If a line in the listing below includes the string "silicone", pull it out.

################

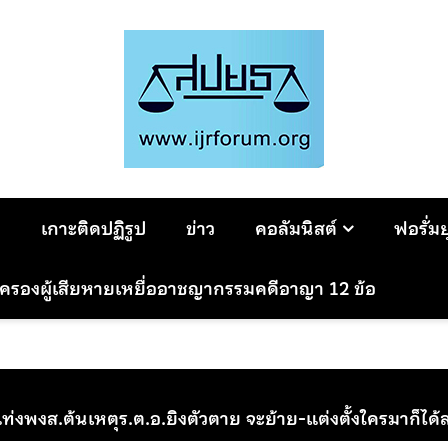
ม
เกาะติดปฏิรูป
ข่าว
คอลัมนิสต์
ฟอรั่ม
มครองผู้เสียหายเหยื่ออาชญากรรมคดีอาญา 12 ข้อ
ท่งพงส.ต้นเหตุร.ต.อ.ยิงตัวตาย จะย้าย-แต่งตั้งใครมาก็ไ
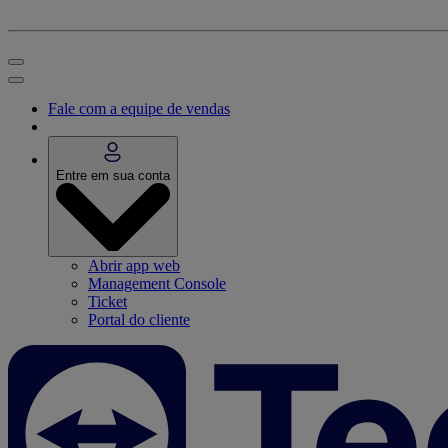
Fale com a equipe de vendas
Entre em sua conta
Abrir app web
Management Console
Ticket
Portal do cliente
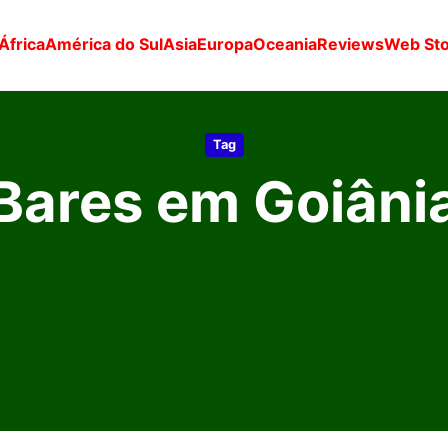
África
América do Sul
Asia
Europa
Oceania
Reviews
Web Sto
Tag
Bares em Goiâni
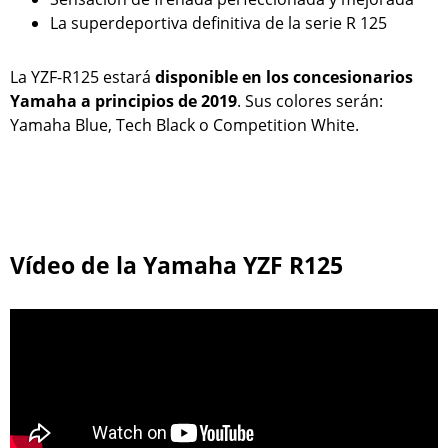
La superdeportiva definitiva de la serie R 125
La YZF-R125 estará
disponible en los concesionarios
Yamaha a principios de 2019
. Sus colores serán:
Yamaha Blue, Tech Black o Competition White.
Vídeo de la Yamaha YZF R125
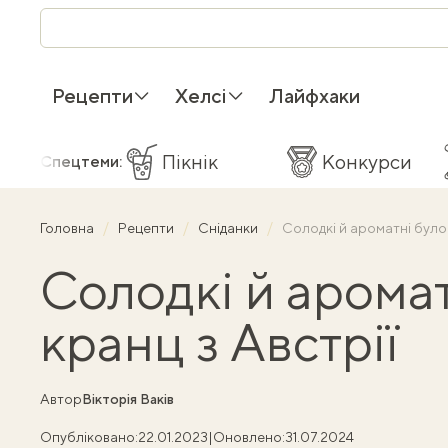
Рецепти
Хелсі
Лайфхаки
Пікнік
Конкурси
Спецтеми:
Головна
Рецепти
Сніданки
Солодкі й ароматні булоч
Солодкі й арома
кранц з Австрії
Автор
Вікторія Ваків
Опубліковано:
22.01.2023
|
Оновлено:
31.07.2024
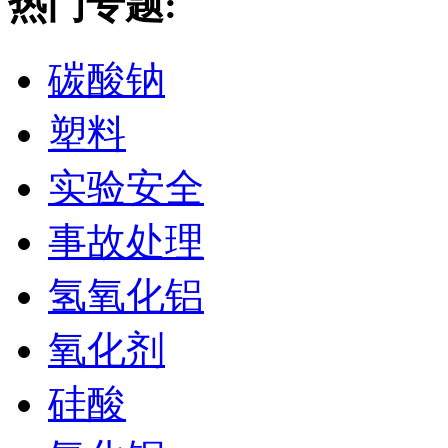
热门专题:
碳酸钠
塑料
实验安全
事故处理
氢氧化铝
氧化剂
硅酸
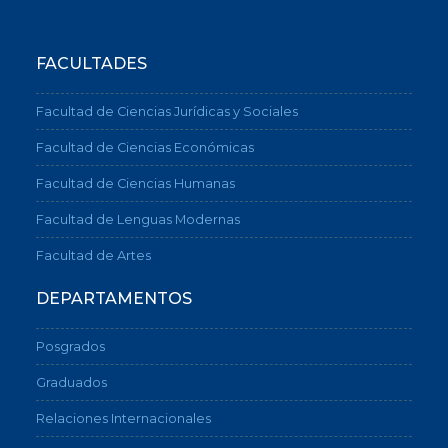
FACULTADES
Facultad de Ciencias Jurídicas y Sociales
Facultad de Ciencias Económicas
Facultad de Ciencias Humanas
Facultad de Lenguas Modernas
Facultad de Artes
DEPARTAMENTOS
Posgrados
Graduados
Relaciones Internacionales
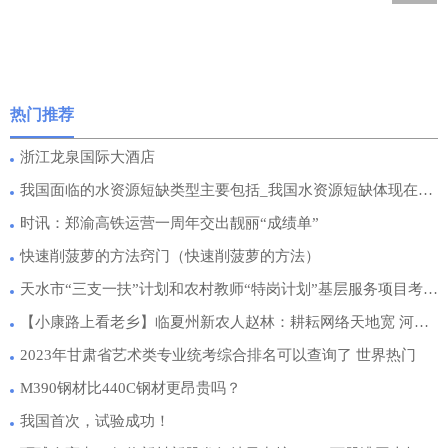
热门推荐
浙江龙泉国际大酒店
我国面临的水资源短缺类型主要包括_我国水资源短缺体现在哪些方面简介介绍
时讯：郑渝高铁运营一周年交出靓丽“成绩单”
快速削菠萝的方法窍门（快速削菠萝的方法）
天水市“三支一扶”计划和农村教师“特岗计划”基层服务项目考试考务工作会召开|当前播报
【小康路上看老乡】临夏州新农人赵林：耕耘网络天地宽 河州味道走四方
2023年甘肃省艺术类专业统考综合排名可以查询了 世界热门
M390钢材比440C钢材更昂贵吗？
我国首次，试验成功！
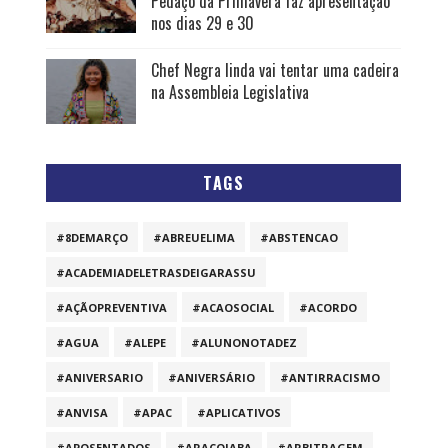
Pedaço da Primavera faz apresentação
nos dias 29 e 30
Chef Negra linda vai tentar uma cadeira
na Assembleia Legislativa
TAGS
#8DEMARÇO
#ABREUELIMA
#ABSTENCAO
#ACADEMIADELETRASDEIGARASSU
#AÇÃOPREVENTIVA
#ACAOSOCIAL
#ACORDO
#AGUA
#ALEPE
#ALUNONOTADEZ
#ANIVERSARIO
#ANIVERSÁRIO
#ANTIRRACISMO
#ANVISA
#APAC
#APLICATIVOS
#APOSENTADOS
#ARAÇOIABA
#ARBITRAGEM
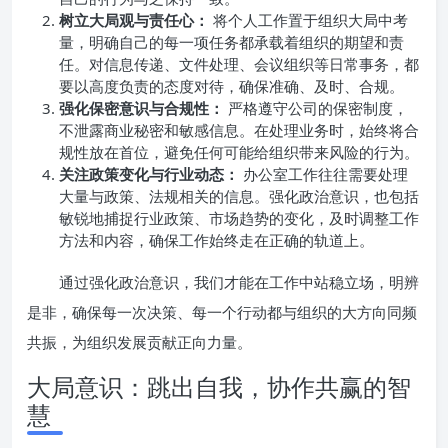
树立大局观与责任心：
将个人工作置于组织大局中考
量，明确自己的每一项任务都承载着组织的期望和责
任。对信息传递、文件处理、会议组织等日常事务，都
要以高度负责的态度对待，确保准确、及时、合规。
强化保密意识与合规性：
严格遵守公司的保密制度，
不泄露商业秘密和敏感信息。在处理业务时，始终将合
规性放在首位，避免任何可能给组织带来风险的行为。
关注政策变化与行业动态：
办公室工作往往需要处理
大量与政策、法规相关的信息。强化政治意识，也包括
敏锐地捕捉行业政策、市场趋势的变化，及时调整工作
方法和内容，确保工作始终走在正确的轨道上。
通过强化政治意识，我们才能在工作中站稳立场，明辨
是非，确保每一次决策、每一个行动都与组织的大方向同频
共振，为组织发展贡献正向力量。
大局意识：跳出自我，协作共赢的智
慧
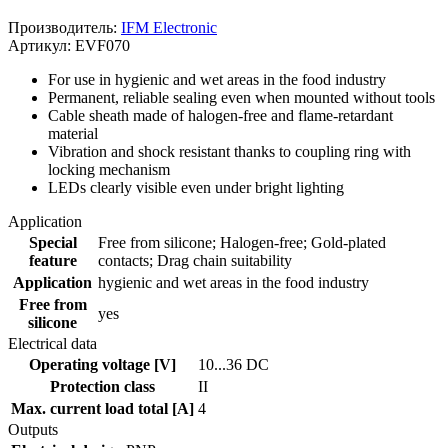
Производитель:
IFM Electronic
Артикул: EVF070
For use in hygienic and wet areas in the food industry
Permanent, reliable sealing even when mounted without tools
Cable sheath made of halogen-free and flame-retardant
material
Vibration and shock resistant thanks to coupling ring with
locking mechanism
LEDs clearly visible even under bright lighting
Application
Special
Free from silicone; Halogen-free; Gold-plated
feature
contacts; Drag chain suitability
Application
hygienic and wet areas in the food industry
Free from
yes
silicone
Electrical data
Operating voltage [V]
10...36 DC
Protection class
II
Max. current load total [A]
4
Outputs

################

■ Your response:
Free from silicone; Halogen-free; Gold-plated
silicone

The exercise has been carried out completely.